- **Collected data**:
+++++

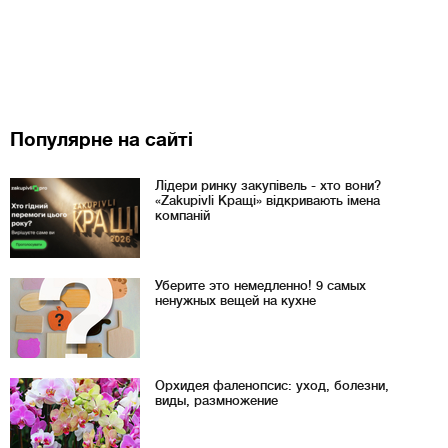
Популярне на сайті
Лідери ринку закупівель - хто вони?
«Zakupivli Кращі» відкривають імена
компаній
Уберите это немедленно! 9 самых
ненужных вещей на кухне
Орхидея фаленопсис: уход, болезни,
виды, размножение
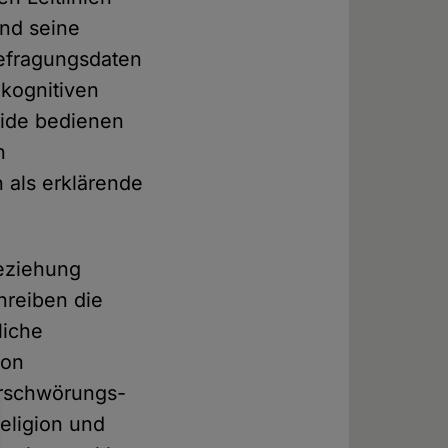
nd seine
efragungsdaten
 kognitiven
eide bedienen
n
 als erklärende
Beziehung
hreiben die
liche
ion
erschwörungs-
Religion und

+++++

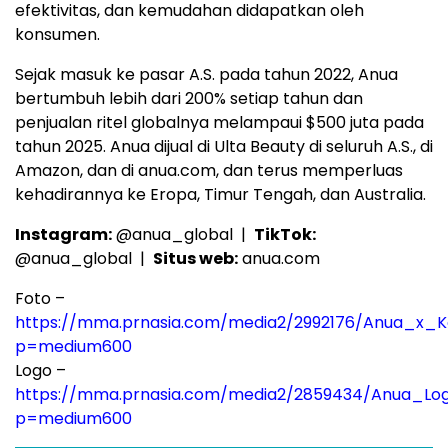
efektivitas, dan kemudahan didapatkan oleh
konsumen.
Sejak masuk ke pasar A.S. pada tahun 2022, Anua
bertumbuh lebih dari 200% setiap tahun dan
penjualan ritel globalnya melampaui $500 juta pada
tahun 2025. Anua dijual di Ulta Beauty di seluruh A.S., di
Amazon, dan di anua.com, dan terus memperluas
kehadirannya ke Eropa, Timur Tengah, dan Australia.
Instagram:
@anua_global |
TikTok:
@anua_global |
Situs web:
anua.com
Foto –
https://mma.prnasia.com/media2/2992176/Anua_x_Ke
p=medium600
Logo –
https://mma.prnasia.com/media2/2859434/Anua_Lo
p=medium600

+++++

- **Exercise instructions**:
Above are the records; please give again, exactly and in full, only the lines that run from the line with "Лідери ринку закупівель - хто вони?" through the line with "Religion und", with no pictures.

- **Your solution**:
Лідери ринку закупівель - хто вони?
«Zakupivli Кращі» відкривають імена
компаній
Уберите это немедленно! 9 самых
ненужных вещей на кухне
Орхидея фаленопсис: уход, болезни,
виды, размножение
nd seine
efragungsdaten
 kognitiven
eide bedienen
n
 als erklärende
Beziehung
hreiben die
liche
ion
erschwörungs-
Religion und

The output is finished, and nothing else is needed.